### EXERCISE BRIEF
Scan the records beneath this line for the line holding "повысили цены на бензин на 40%" and the line holding "АСТАНА. КАЗИНФОРМ - Власти Саудовской Аравии", then transcribe exactly those two and all lines between.

### MATERIAL FOR THIS EXERCISE
────────────────────────────────────────

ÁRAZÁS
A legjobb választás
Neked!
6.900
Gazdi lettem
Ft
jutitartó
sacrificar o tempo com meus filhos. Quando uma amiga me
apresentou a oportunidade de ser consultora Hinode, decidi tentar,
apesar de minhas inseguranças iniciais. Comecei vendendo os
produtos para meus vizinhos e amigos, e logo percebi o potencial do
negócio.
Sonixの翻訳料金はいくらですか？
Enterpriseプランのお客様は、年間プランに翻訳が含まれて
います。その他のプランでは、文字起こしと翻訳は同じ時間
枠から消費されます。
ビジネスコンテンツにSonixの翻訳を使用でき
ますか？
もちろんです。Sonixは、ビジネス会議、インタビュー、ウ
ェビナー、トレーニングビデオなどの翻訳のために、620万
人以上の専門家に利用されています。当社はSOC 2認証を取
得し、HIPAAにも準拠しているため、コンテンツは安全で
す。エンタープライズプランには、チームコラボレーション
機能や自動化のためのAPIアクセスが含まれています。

────────────────────────────────────────

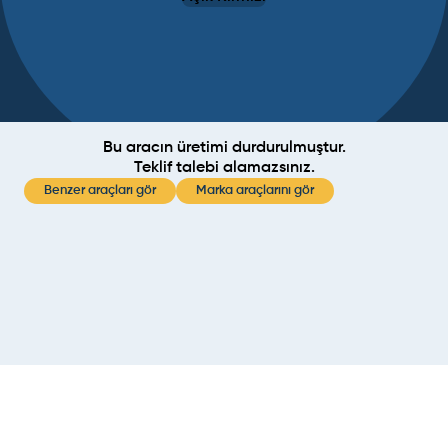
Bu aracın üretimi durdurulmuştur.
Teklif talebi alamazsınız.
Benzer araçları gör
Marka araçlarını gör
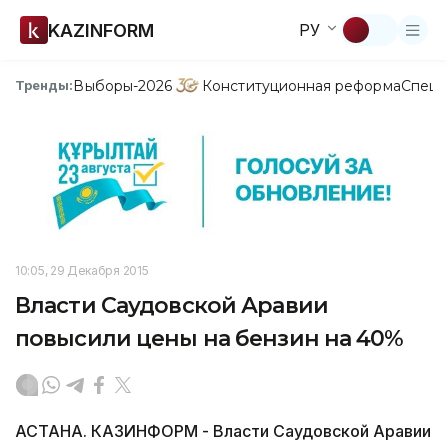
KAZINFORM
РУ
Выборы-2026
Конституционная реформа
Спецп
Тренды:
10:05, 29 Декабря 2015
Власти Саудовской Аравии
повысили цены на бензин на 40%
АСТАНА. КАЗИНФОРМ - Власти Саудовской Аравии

────────────────────────────────────────

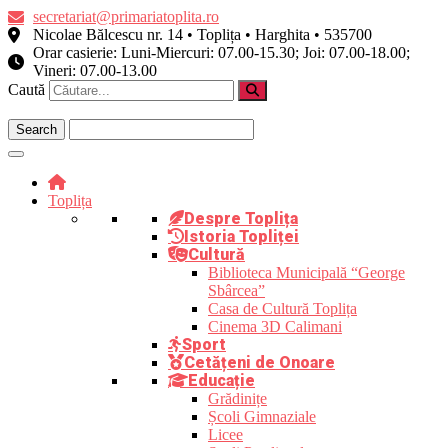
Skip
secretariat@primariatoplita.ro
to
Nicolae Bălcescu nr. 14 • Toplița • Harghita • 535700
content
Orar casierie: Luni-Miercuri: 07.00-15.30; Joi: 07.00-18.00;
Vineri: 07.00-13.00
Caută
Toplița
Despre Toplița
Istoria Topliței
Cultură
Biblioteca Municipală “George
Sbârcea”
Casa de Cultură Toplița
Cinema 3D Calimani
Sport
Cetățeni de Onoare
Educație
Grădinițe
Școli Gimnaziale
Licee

────────────────────────────────────────

### EXERCISE RESULT
повысили цены на бензин на 40%
АСТАНА. КАЗИНФОРМ - Власти Саудовской Аравии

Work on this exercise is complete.